The Committee voiced its concern about the austerity measures and limited fiscal space that constrain public expenditure on economic, social and cultural rights, and about the continued reliance on regressive tax policies, including minimal taxation of wealth and widespread tax evasion. It also underscored that recent Finance Acts increased VAT and reduced or removed exemptions on essential goods and services, which may contribute to rising living costs and disproportionately affect people living in poverty. The Committee asked Kenya to ensure that public debt and servicing do not constrain the budgetary space needed to fulfil obligations under the Covenant, particularly in food, housing, social protection, health, education and culture. It also called upon the State Party to review taxation and fiscal policies, strengthen efforts to mobilise domestic resources for the realisation of Covenant rights, and enhance the redistribution of the benefits of economic growth and wealth.
Uruguay
The Committee noted progress in expanding access to safe drinking water and sanitation, and welcomed 60 per cent coverage in safe sanitation, but it remained concerned that problems persist regarding water quality and contamination of water resources, and that the 2023 water crisis underscored ongoing challenges in protecting water resources. The Committee recommended a human rights-based approach to water management to guarantee the availability, quality and affordability of safe drinking water. It also called for stronger climate and environmental governance that integrate human rights into water and climate risk management, and for intensified efforts to ensure safe sanitation for disadvantaged and marginalised groups, especially those in informal settlements and rural areas.
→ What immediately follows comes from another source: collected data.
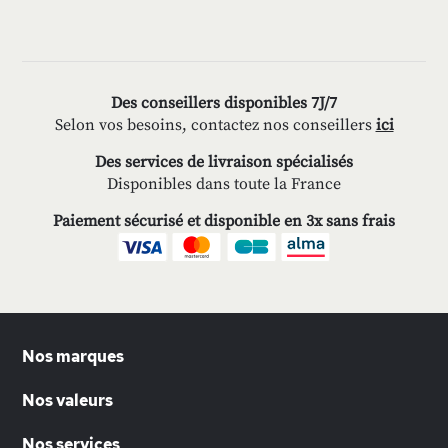
Des conseillers disponibles 7J/7
Selon vos besoins, contactez nos conseillers
ici
Des services de livraison spécialisés
Disponibles dans toute la France
Paiement sécurisé et disponible en 3x sans frais
Nos marques
Nos valeurs
Nos services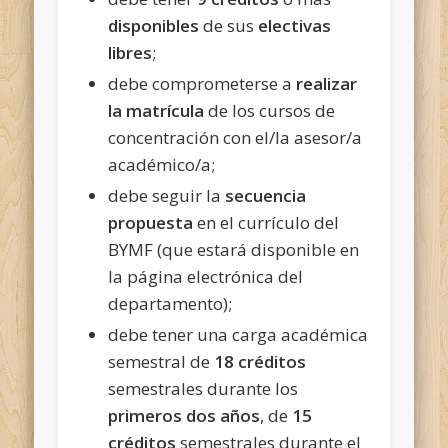
disponibles
de sus
electivas
libres
;
debe comprometerse a
realizar
la matrícula
de los cursos de
concentración con el/la asesor/a
académico/a;
debe seguir la
secuencia
propuesta
en el currículo del
BYMF (que estará disponible en
la página electrónica del
departamento);
debe tener una carga académica
semestral de
18 créditos
semestrales durante los
primeros dos años
, de
15
créditos
semestrales durante el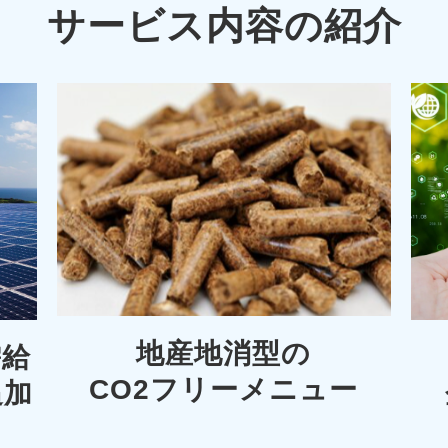
サービス内容の紹介
地産地消型の
需給
CO2フリーメニュー
追加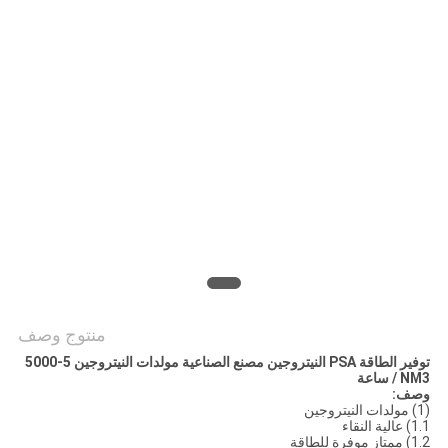
خريطة
الموقع
سياسة
الخصوصية
منتوج وصف
توفير الطاقة PSA النيتروجين مصنع الصناعية مولدات النيتروجين 5-5000
NM3 / ساعة
وصف:
(1) مولدات النيتروجين
1.1) عالية النقاء
1.2) ممتاز موفرة للطاقة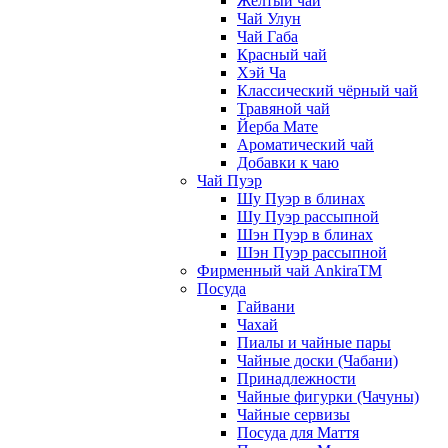
Жёлтый чай
Чай Улун
Чай Габа
Красный чай
Хэй Ча
Классический чёрный чай
Травяной чай
Йерба Мате
Ароматический чай
Добавки к чаю
Чай Пуэр
Шу Пуэр в блинах
Шу Пуэр рассыпной
Шэн Пуэр в блинах
Шэн Пуэр рассыпной
Фирменный чай AnkiraTM
Посуда
Гайвани
Чахай
Пиалы и чайные пары
Чайные доски (Чабани)
Принадлежности
Чайные фигурки (Чачуны)
Чайные сервизы
Посуда для Маття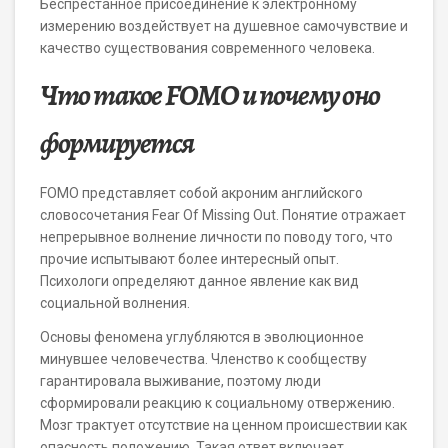
Беспрестанное присоединение к электронному
измерению воздействует на душевное самочувствие и
качество существования современного человека.
Что такое FOMO и почему оно
формируется
FOMO представляет собой акроним английского
словосочетания Fear Of Missing Out. Понятие отражает
непрерывное волнение личности по поводу того, что
прочие испытывают более интересный опыт.
Психологи определяют данное явление как вид
социальной волнения.
Основы феномена углубляются в эволюционное
минувшее человечества. Членство к сообществу
гарантировала выживание, поэтому люди
сформировали реакцию к социальному отвержению.
Мозг трактует отсутствие на ценном происшествии как
опасность положению. Такая ответ включает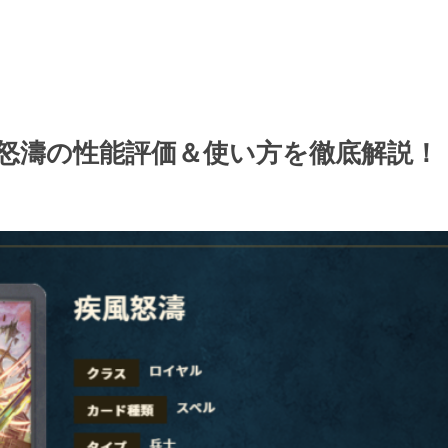
怒濤の性能評価＆使い方を徹底解説！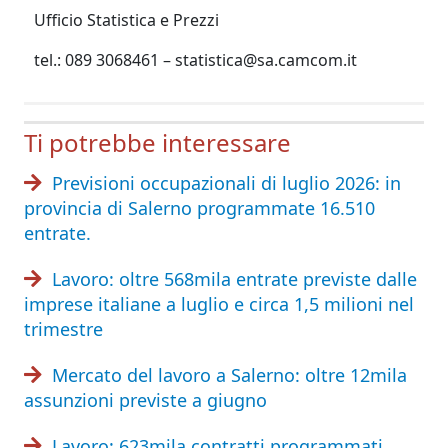
Ufficio Statistica e Prezzi
tel.: 089 3068461 – statistica@sa.camcom.it
Ti potrebbe interessare
Previsioni occupazionali di luglio 2026: in
provincia di Salerno programmate 16.510
entrate.
Lavoro: oltre 568mila entrate previste dalle
imprese italiane a luglio e circa 1,5 milioni nel
trimestre
Mercato del lavoro a Salerno: oltre 12mila
assunzioni previste a giugno
Lavoro: 623mila contratti programmati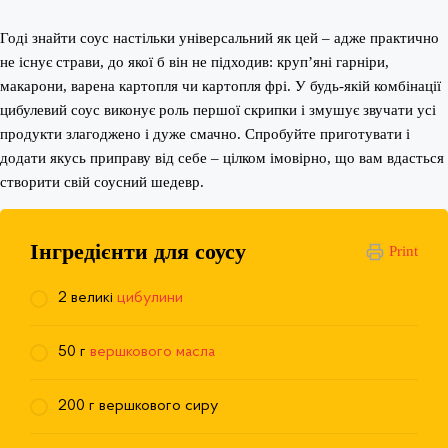
Годі знайти соус настільки універсальний як цей – адже практично
не існує страви, до якої б він не підходив: круп’яні гарніри,
макарони, варена картопля чи картопля фрі. У будь-якій комбінації
цибулевий соус виконує роль першої скрипки і змушує звучати усі
продукти злагоджено і дуже смачно. Спробуйте приготувати і
додати якусь приправу від себе – цілком імовірно, що вам вдасться
створити свій соусний шедевр.
Інгредієнти для соусу
Print
2 великі
цибулини
50 г
вершкового масла
200 г вершкового сиру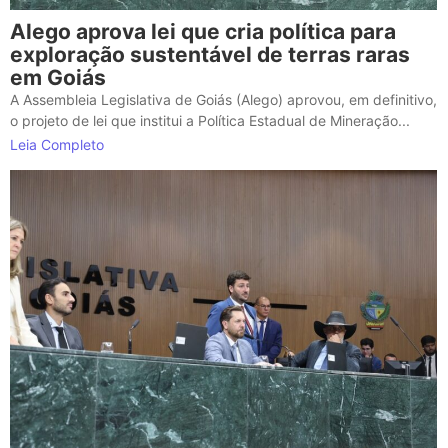
Alego aprova lei que cria política para
exploração sustentável de terras raras
em Goiás
A Assembleia Legislativa de Goiás (Alego) aprovou, em definitivo,
o projeto de lei que institui a Política Estadual de Mineração...
Leia Completo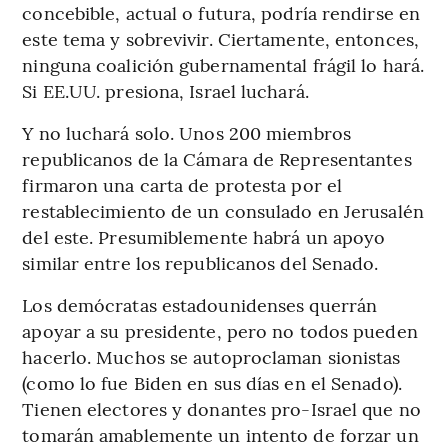
concebible, actual o futura, podría rendirse en
este tema y sobrevivir. Ciertamente, entonces,
ninguna coalición gubernamental frágil lo hará.
Si EE.UU. presiona, Israel luchará.
Y no luchará solo. Unos 200 miembros
republicanos de la Cámara de Representantes
firmaron una carta de protesta por el
restablecimiento de un consulado en Jerusalén
del este. Presumiblemente habrá un apoyo
similar entre los republicanos del Senado.
Los demócratas estadounidenses querrán
apoyar a su presidente, pero no todos pueden
hacerlo. Muchos se autoproclaman sionistas
(como lo fue Biden en sus días en el Senado).
Tienen electores y donantes pro-Israel que no
tomarán amablemente un intento de forzar un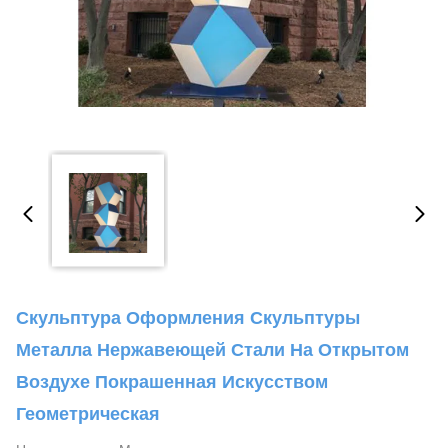
Скульптура Оформления Скульптуры
Металла Нержавеющей Стали На Открытом
Воздухе Покрашенная Искусством
Геометрическая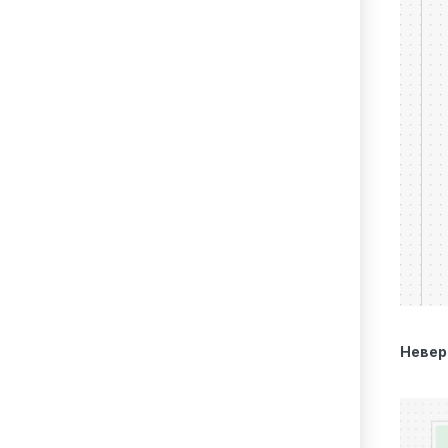
Невер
The Committee welcomed steps to advance equality between men and women, including the adoption of Law No. 19.846 (2019) and the establishment of the National Integrated Care System. However, it remained concerned about the persistence of a significant gender pay gap and disproportionately high poverty among women, alongside women's underrepresentation in decision-making. It was also concerned that implementation challenges in the care system continue to deepen women's unpaid care burden. The Committee recommended stronger action to achieve substantive equality, including concrete, time-bound measures to close the gender pay gap. It also called for steps to ensure the effective implementation of the National Integrated Care System with a view to consolidating it as a universal system, with adequate and sustainable resources.
The above findings, officially known Concluding Observations, are now available online on the session page.